#### Supplied data
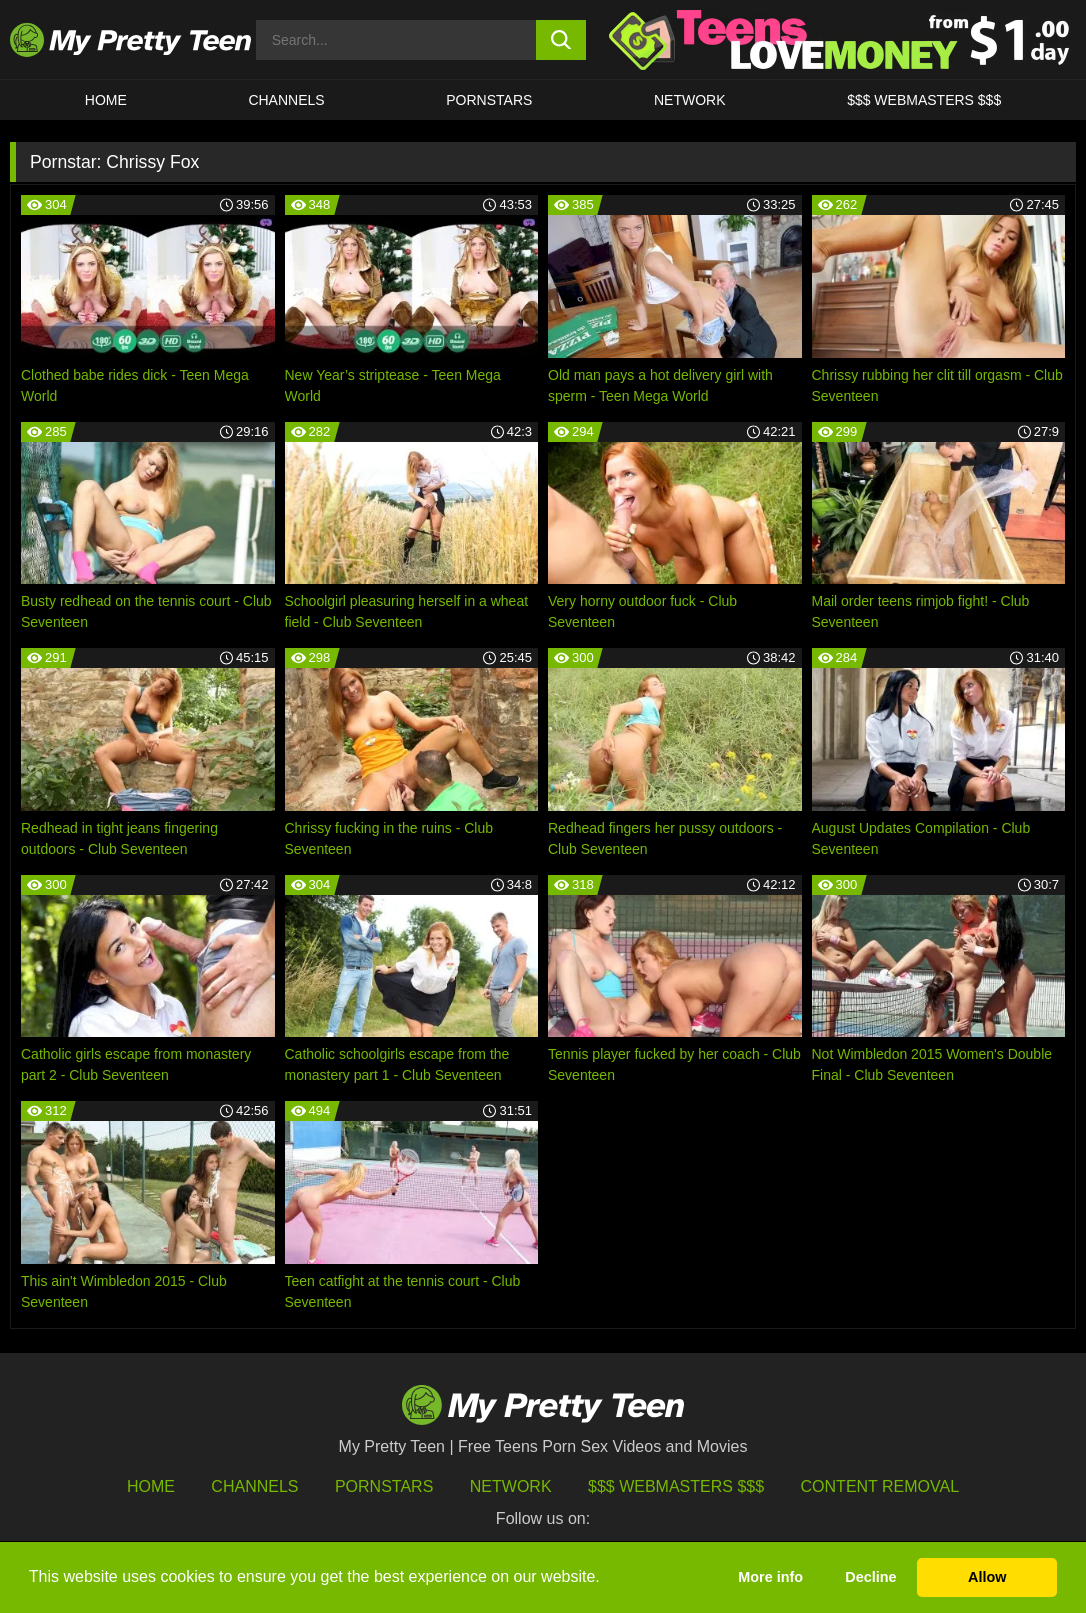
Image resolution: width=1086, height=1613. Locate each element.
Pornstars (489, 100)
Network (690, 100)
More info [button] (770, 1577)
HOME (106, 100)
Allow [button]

#### Work to complete
Give the entries above again in full and exactly, but not the pictures.

#### Completed task
Image resolution: width=1086, height=1613. Locate each element.
Pornstars (489, 100)
Network (690, 100)
More info [button] (770, 1577)
HOME (106, 100)
Allow [button]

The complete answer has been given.